Each treatment room has a window, allowing parents to watch, and parents get three hours a week of training and education about autism and ABA, including how to access services through school districts. Home visits help parents identify areas to work on with their children.

“This clinic is not only intensive for the child,” Sidell said. “It is for the whole family.”

Providers in training

While the clinic only serves children who qualify for Medicaid, Sidell said the clinic hopes to expand to accept children covered by private insurers.

One hurdle: finding enough qualified treatment providers.

“There’s a huge need in the community for those children to be served as well,” she said. “But we can only provide that service as quickly as we can identify qualified providers.”

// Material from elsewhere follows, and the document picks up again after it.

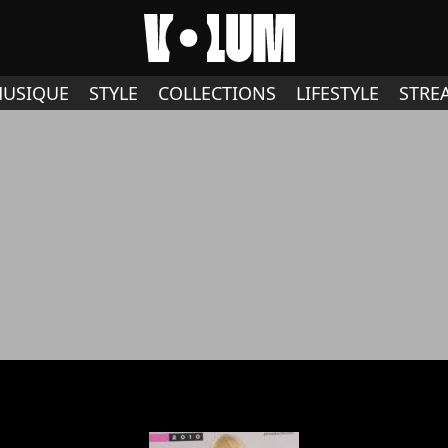
USIQUE
STYLE
COLLECTIONS
LIFESTYLE
STRE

Treatment is overseen by nationally certified ABA providers, who are in short supply.

But Sidell said she’s hopeful training at area universities will help boost their numbers in clinics as well as at schools, day cares, and psychology and social work offices.

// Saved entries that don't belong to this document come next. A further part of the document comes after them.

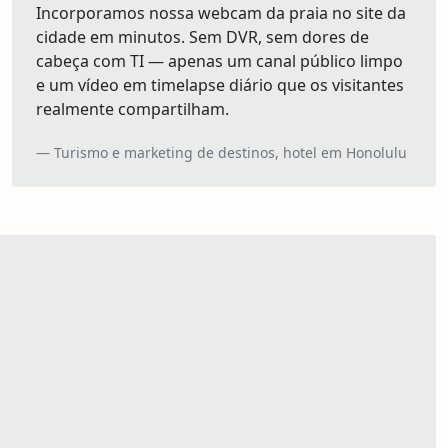
Incorporamos nossa webcam da praia no site da
cidade em minutos. Sem DVR, sem dores de
cabeça com TI — apenas um canal público limpo
e um vídeo em timelapse diário que os visitantes
realmente compartilham.
Turismo e marketing de destinos, hotel em Honolulu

Ley, the therapy assistant who worked with Darrin McKenna last week, is a graduate student at Gonzaga University, where a master’s program prepares students to take the exam to be a board-certified behavior analyst.

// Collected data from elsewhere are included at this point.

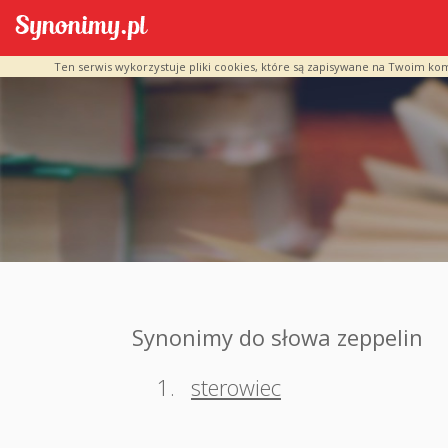
Ten serwis wykorzystuje pliki cookies, które są zapisywane na Twoim ko
Synonimy do słowa zeppelin
1.
sterowiec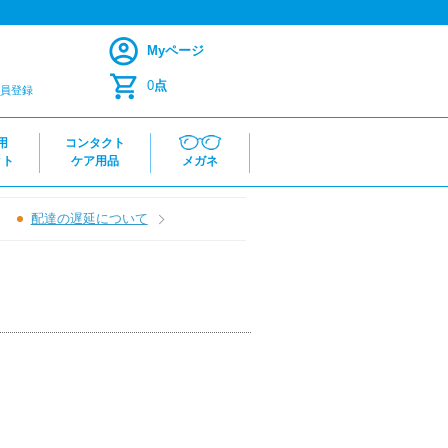
Myページ
0
点
員登録
用
コンタクト
クト
ケア用品
メガネ
配達の遅延について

Whitworth University has a proposed graduate-level program under review by the National Behavior Analyst Certification Board. The program could be running by next fall and would initially probably admit 10 to 15 students seeking to become certified ABA providers, special-education professor Flint Simonsen wrote in an email.

And WSU Spokane’s health sciences campus “is eager to explore partnerships” with the autism center, spokeswoman Terren Roloff said, and hopes to create clinical opportunities for students to learn about autism treatment.

‘My son had a voice’

Tara McCanna, Darrin’s mother, said the clinic already has helped him. By the end of his first day, she said, he could count by fives to 20 – on his way to 100, a previously set goal he hadn’t been able to progress toward before. Now he can button a shirt.

She attributed his successes to the clinic’s one-on-one approach.

Before he worked on spelling words during his session last week, Darrin worked a shoelace. Later, he built with blocks.

(SR Photo: Dan Pelle)

Throughout the session, Ley offered small rewards tailored to Darrin’s preferences as she led him through exercises tailored to his needs. The spelling work was designed to improve Darrin’s skills, but also to help him practice responding on demand to verbal prompts for school.

While the clinic is designed mostly to be a first stop for families of autistic children, Darrin already had received ABA treatment through the Domino Project, the autism center’s early education program.

The results were striking, McCanna said.

“He didn’t talk, and then he talked,” she said. “I mean, my son had a voice. From not speaking to speaking, that really was amazing.”